(Beginning of Information provided)

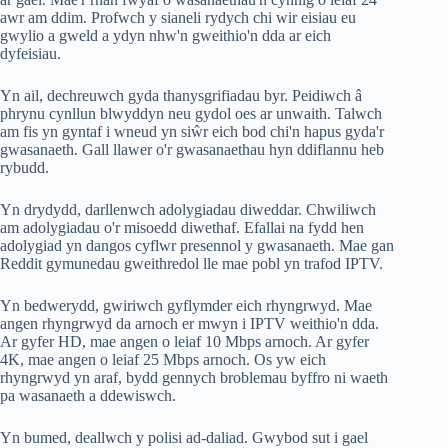
awr am ddim. Profwch y sianeli rydych chi wir eisiau eu
gwylio a gweld a ydyn nhw'n gweithio'n dda ar eich
dyfeisiau.
Yn ail, dechreuwch gyda thanysgrifiadau byr. Peidiwch â
phrynu cynllun blwyddyn neu gydol oes ar unwaith. Talwch
am fis yn gyntaf i wneud yn siŵr eich bod chi'n hapus gyda'r
gwasanaeth. Gall llawer o'r gwasanaethau hyn ddiflannu heb
rybudd.
Yn drydydd, darllenwch adolygiadau diweddar. Chwiliwch
am adolygiadau o'r misoedd diwethaf. Efallai na fydd hen
adolygiad yn dangos cyflwr presennol y gwasanaeth. Mae gan
Reddit gymunedau gweithredol lle mae pobl yn trafod IPTV.
Yn bedwerydd, gwiriwch gyflymder eich rhyngrwyd. Mae
angen rhyngrwyd da arnoch er mwyn i IPTV weithio'n dda.
Ar gyfer HD, mae angen o leiaf 10 Mbps arnoch. Ar gyfer
4K, mae angen o leiaf 25 Mbps arnoch. Os yw eich
rhyngrwyd yn araf, bydd gennych broblemau byffro ni waeth
pa wasanaeth a ddewiswch.
Yn bumed, deallwch y polisi ad-daliad. Gwybod sut i gael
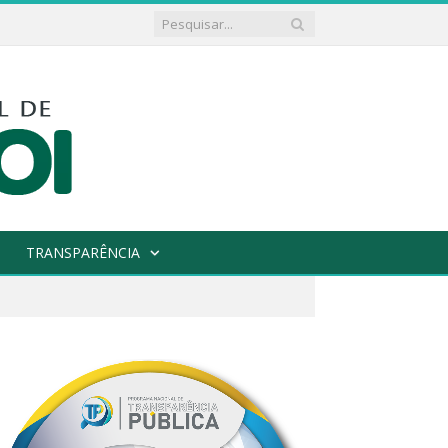
TRANSPARÊNCIA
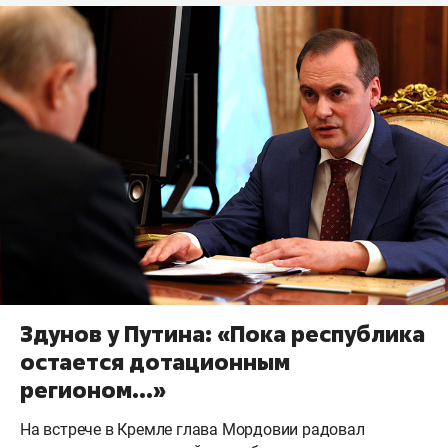
Здунов у Путина: «Пока республика
остается дотационным
регионом…»
На встрече в Кремле глава Мордовии радовал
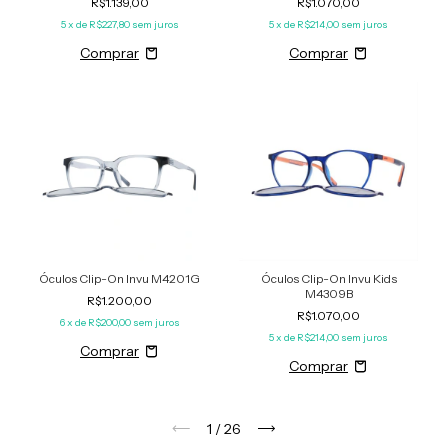
R$1.139,00
R$1.070,00
5
x de
R$227,80
sem juros
5
x de
R$214,00
sem juros
Óculos Clip-On Invu M4201G
Óculos Clip-On Invu Kids
M4309B
R$1.200,00
R$1.070,00
6
x de
R$200,00
sem juros
5
x de
R$214,00
sem juros
1
/
26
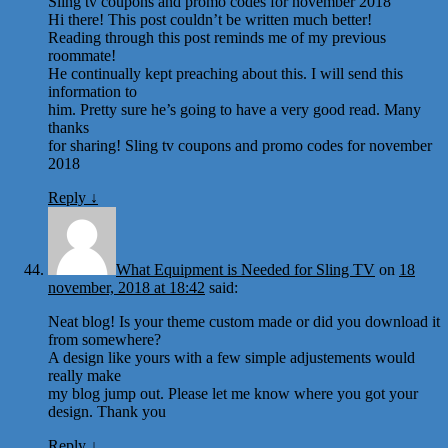
Sling tv coupons and promo codes for november 2018
Hi there! This post couldn’t be written much better!
Reading through this post reminds me of my previous
roommate!
He continually kept preaching about this. I will send this
information to
him. Pretty sure he’s going to have a very good read. Many
thanks
for sharing! Sling tv coupons and promo codes for november
2018
Reply
↓
What Equipment is Needed for Sling TV
on
18
november, 2018 at 18:42
said:
Neat blog! Is your theme custom made or did you download it
from somewhere?
A design like yours with a few simple adjustements would
really make
my blog jump out. Please let me know where you got your
design. Thank you
Reply
↓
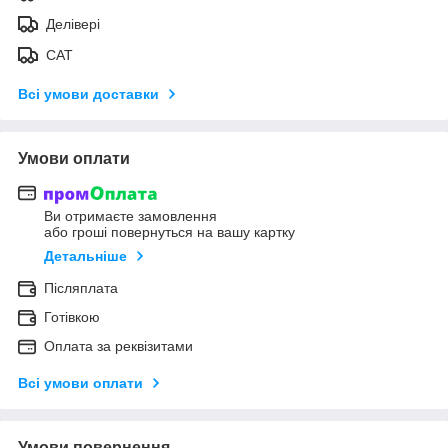
Делівері
САТ
Всі умови доставки
Умови оплати
Ви отримаєте замовлення
або гроші повернуться на вашу картку
Детальніше
Післяплата
Готівкою
Оплата за реквізитами
Всі умови оплати
Умови повернення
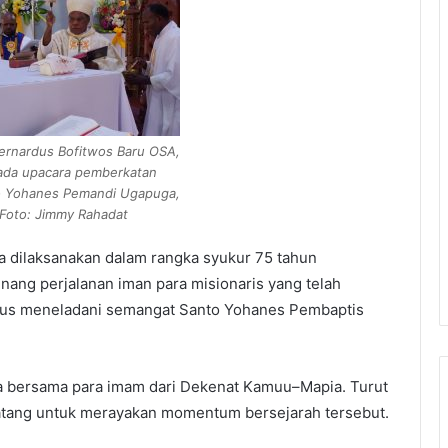
ernardus Bofitwos Baru OSA,
pada upacara pemberkatan
to Yohanes Pemandi Ugapuga,
 Foto: Jimmy Rahadat
a dilaksanakan dalam rangka syukur 75 tahun
nang perjalanan iman para misionaris yang telah
igus meneladani semangat Santo Yohanes Pembaptis
a bersama para imam dari Dekenat Kamuu–Mapia. Turut
 datang untuk merayakan momentum bersejarah tersebut.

(End of Information provided)

- Exercise prompt: The whole listing should be retyped word for word; none of its pictures belong in the copy.

- Exercise result:
awr am ddim. Profwch y sianeli rydych chi wir eisiau eu
gwylio a gweld a ydyn nhw'n gweithio'n dda ar eich
dyfeisiau.
Yn ail, dechreuwch gyda thanysgrifiadau byr. Peidiwch â
phrynu cynllun blwyddyn neu gydol oes ar unwaith. Talwch
am fis yn gyntaf i wneud yn siŵr eich bod chi'n hapus gyda'r
gwasanaeth. Gall llawer o'r gwasanaethau hyn ddiflannu heb
rybudd.
Yn drydydd, darllenwch adolygiadau diweddar. Chwiliwch
am adolygiadau o'r misoedd diwethaf. Efallai na fydd hen
adolygiad yn dangos cyflwr presennol y gwasanaeth. Mae gan
Reddit gymunedau gweithredol lle mae pobl yn trafod IPTV.
Yn bedwerydd, gwiriwch gyflymder eich rhyngrwyd. Mae
angen rhyngrwyd da arnoch er mwyn i IPTV weithio'n dda.
Ar gyfer HD, mae angen o leiaf 10 Mbps arnoch. Ar gyfer
4K, mae angen o leiaf 25 Mbps arnoch. Os yw eich
rhyngrwyd yn araf, bydd gennych broblemau byffro ni waeth
pa wasanaeth a ddewiswch.
Yn bumed, deallwch y polisi ad-daliad. Gwybod sut i gael
TRANSPARÊNCIA
Здунов у Путина: «Пока республика
остается дотационным
регионом…»
На встрече в Кремле глава Мордовии радовал
R$1.139,00
R$1.070,00
5
x de
R$227,80
sem juros
5
x de
R$214,00
sem juros
Óculos Clip-On Invu M4201G
Óculos Clip-On Invu Kids
M4309B
R$1.200,00
R$1.070,00
6
x de
R$200,00
sem juros
5
x de
R$214,00
sem juros
1
/
26
Sling tv coupons and promo codes for november 2018
Hi there! This post couldn’t be written much better!
Reading through this post reminds me of my previous
roommate!
He continually kept preaching about this. I will send this
information to
him. Pretty sure he’s going to have a very good read. Many
thanks
for sharing! Sling tv coupons and promo codes for november
2018
Reply
↓
What Equipment is Needed for Sling TV
on
18
november, 2018 at 18:42
said:
Neat blog! Is your theme custom made or did you download it
from somewhere?
A design like yours with a few simple adjustements would
really make
my blog jump out. Please let me know where you got your
design. Thank you
Reply
↓
Делівері
САТ
Всі умови доставки
Умови оплати
Ви отримаєте замовлення
або гроші повернуться на вашу картку
Детальніше
Післяплата
Готівкою
Оплата за реквізитами
Всі умови оплати
Умови повернення
ernardus Bofitwos Baru OSA,
pada upacara pemberkatan
to Yohanes Pemandi Ugapuga,
 Foto: Jimmy Rahadat
a dilaksanakan dalam rangka syukur 75 tahun
nang perjalanan iman para misionaris yang telah
igus meneladani semangat Santo Yohanes Pembaptis
a bersama para imam dari Dekenat Kamuu–Mapia. Turut
 datang untuk merayakan momentum bersejarah tersebut.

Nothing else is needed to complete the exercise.